The rest of the evening went pretty well. I was shaken by Balé’s words and by my own. How did he do that? What did he do? I wanted so badly to ask him, but I knew my godfather. He would tell me in his own time and in his own way. We talked about his family, what he had been doing, where he had been. His mother and sister were still in Florida. His father had died. His son was still in New York. I told him what I knew about all the girls from the dance club. I did not tell him that I was sneaking around seeing Adeyemi behind his wife’s back. I was too embarrassed.
As I was preparing to leave, Balé gave me a box. It weighed about twenty pounds.
“What’s this?”
“These are books. I want you to tell me the major differences between them.”
“That will probably take me about a year.”
“No. It will take you until Saturday. When you come back next Saturday, I want you to tell me what each book reveals and the major difference between the books.”
The box contained the Holy Bible; The I Ching, or Book of Changes, translated by Baynes and Wilhelm; The I Am Discourses, by Saint Germain; The Autobiography of a Yogi, by Paramahansa Yogananda; Essays, by Ralph Waldo Emerson; Esoteric Astrology, by Alice Bailey; and the Holy Qur’an.
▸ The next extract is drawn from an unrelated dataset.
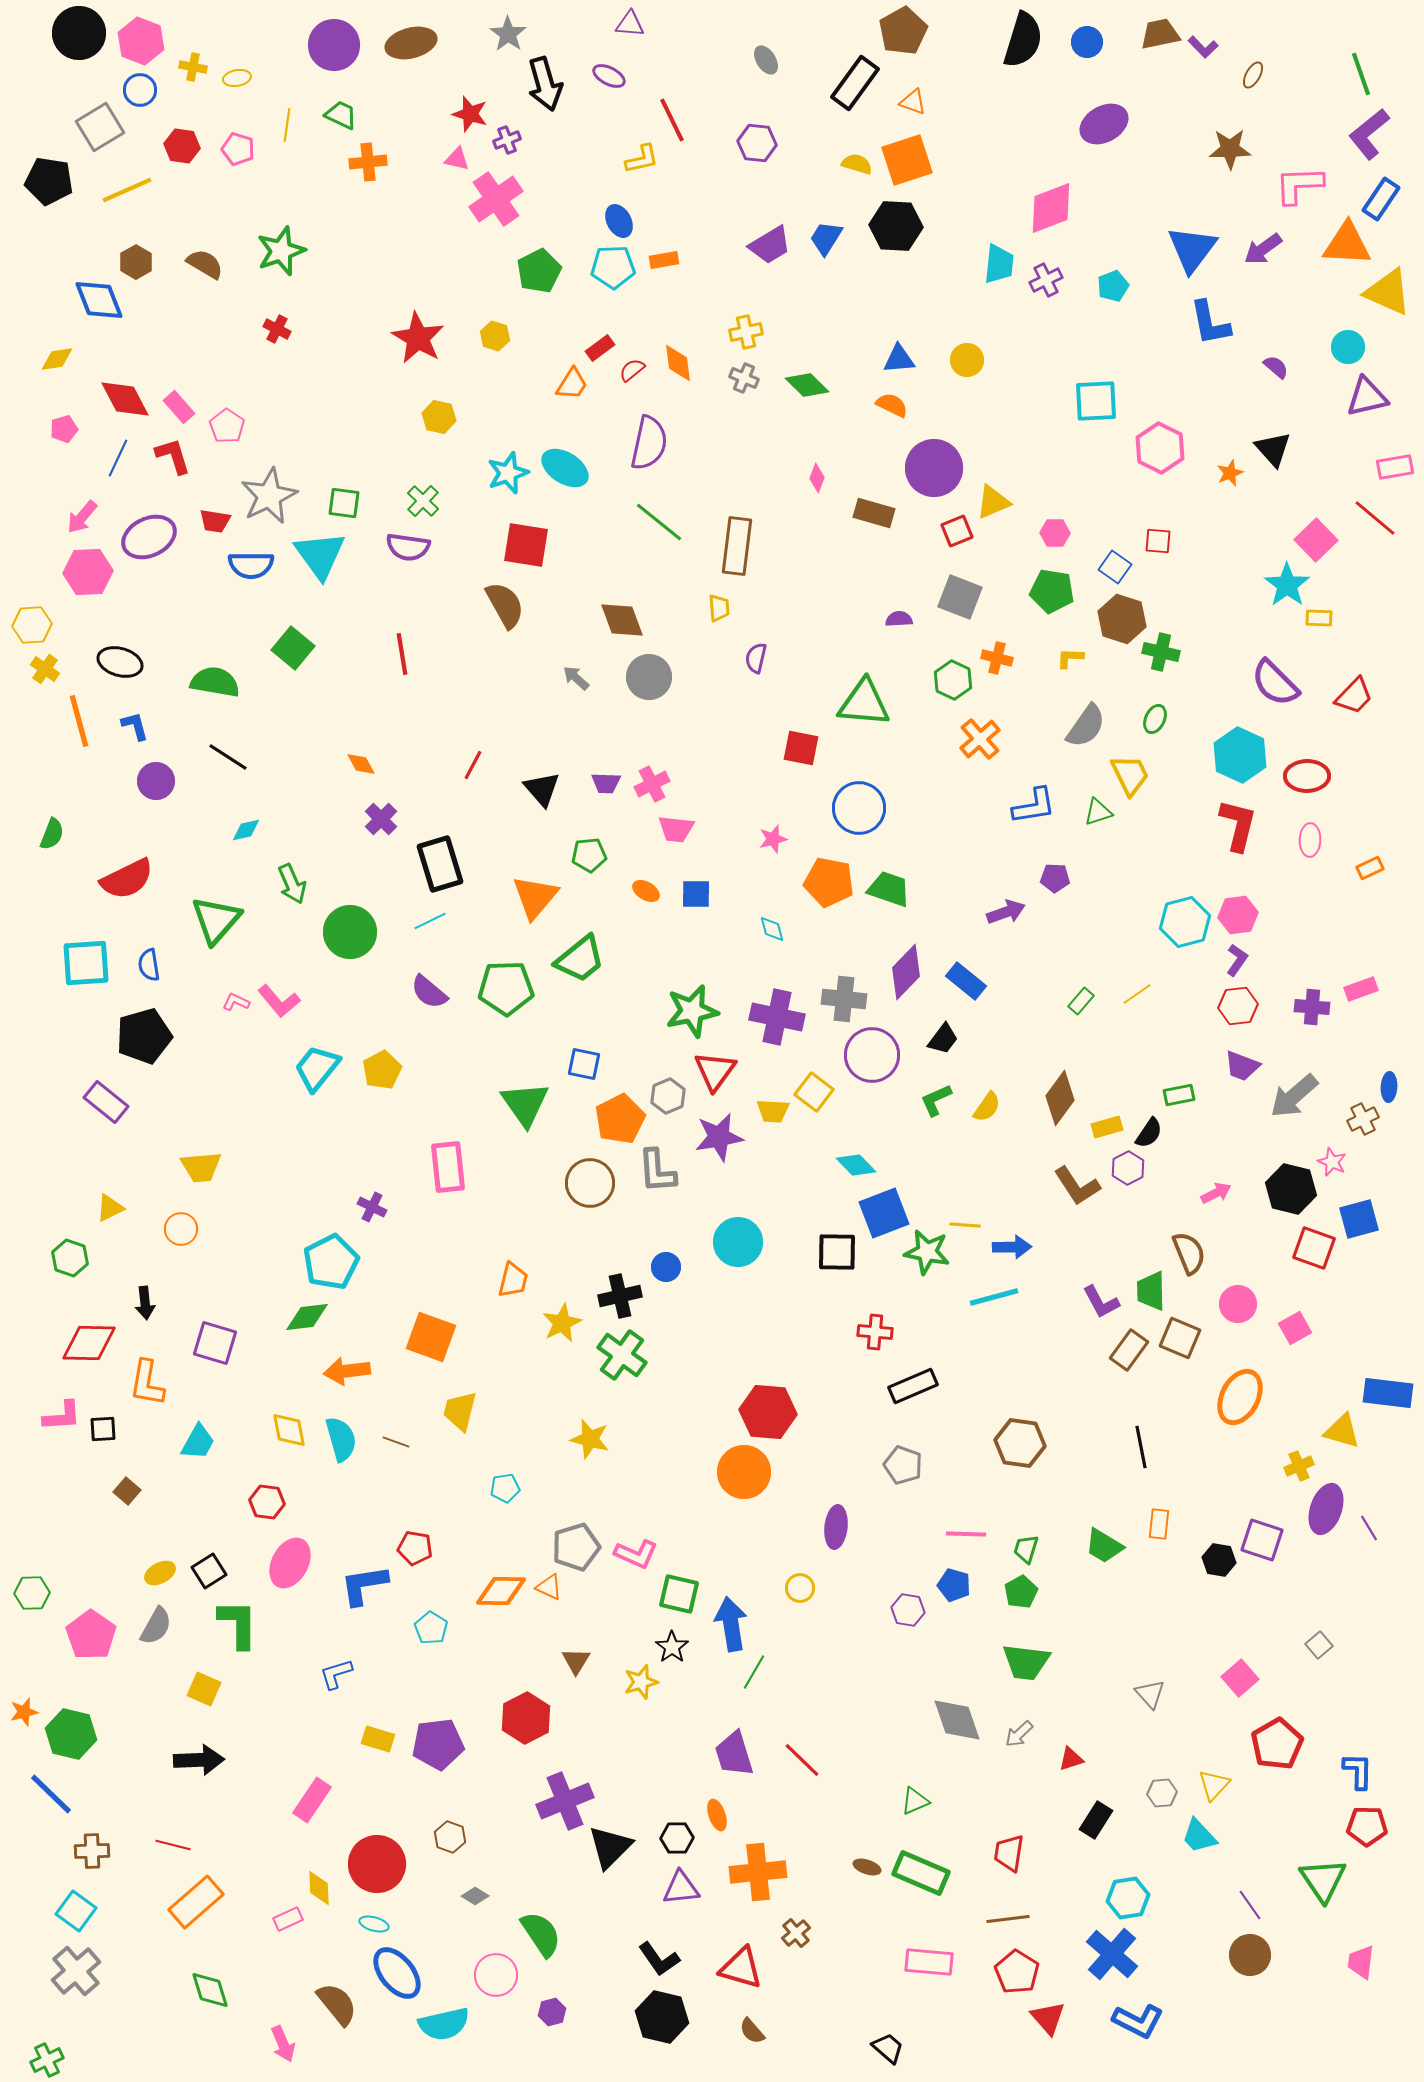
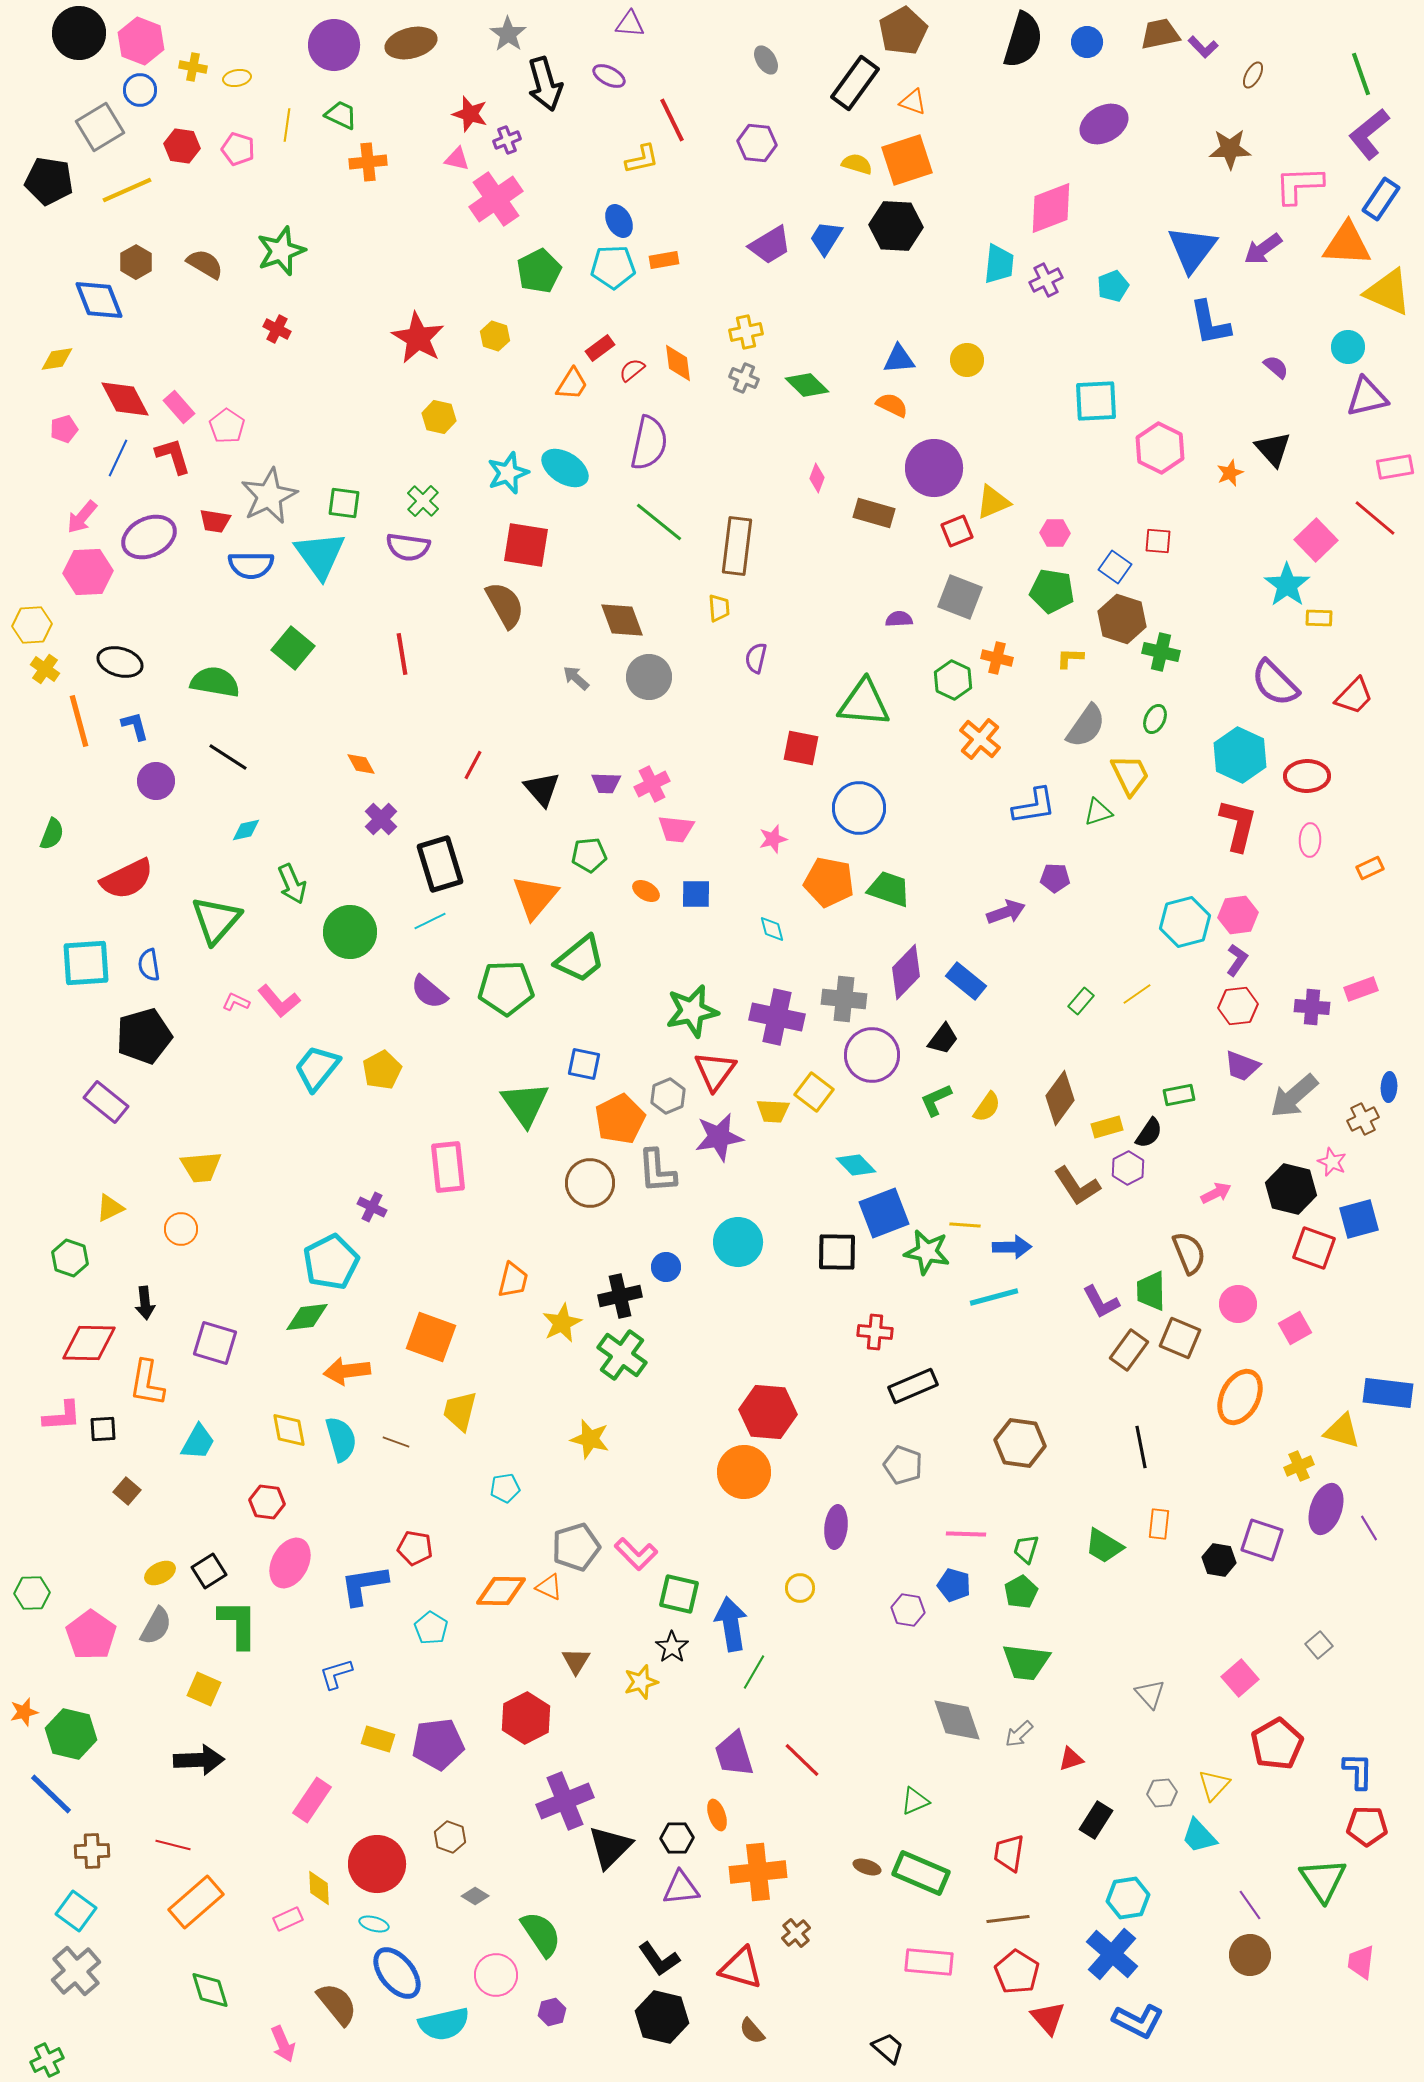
orange cross at (980, 739): rotated 9 degrees counterclockwise
pink L-shape at (636, 1554): rotated 21 degrees clockwise
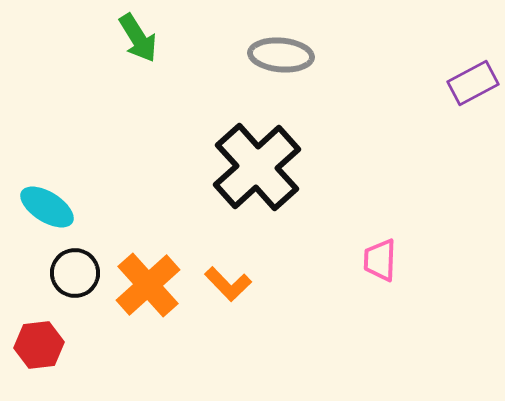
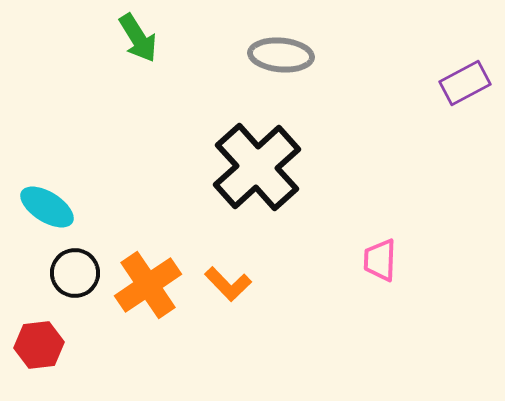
purple rectangle: moved 8 px left
orange cross: rotated 8 degrees clockwise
Each book looked to contain between three and six hundred pages.
“I can’t read all of this by Saturday! I’ve got cases. I have to be in court.”
“Well, call me when you are finished.”
I loved Balé, but he could be a bit weird and a bit demanding at times. On the way home, I tried to peek into the books while I drove. It was very frustrating. After I got home and had a chance to review each book, I was even more frustrated. Three weeks later, I was only sixty pages into the first book, The Autobiography of a Yogi. I called Balé.
“You’re not finished, are you?”
“I am trying. This stuff is very hard and very confusing. Why do I have to read this?”
“Because you are a priest. A priest has to know what the people need. How do you expect to serve people? You have to be prepared.”
“I want to be prepared, Balé, but how do I get prepared and earn a living?”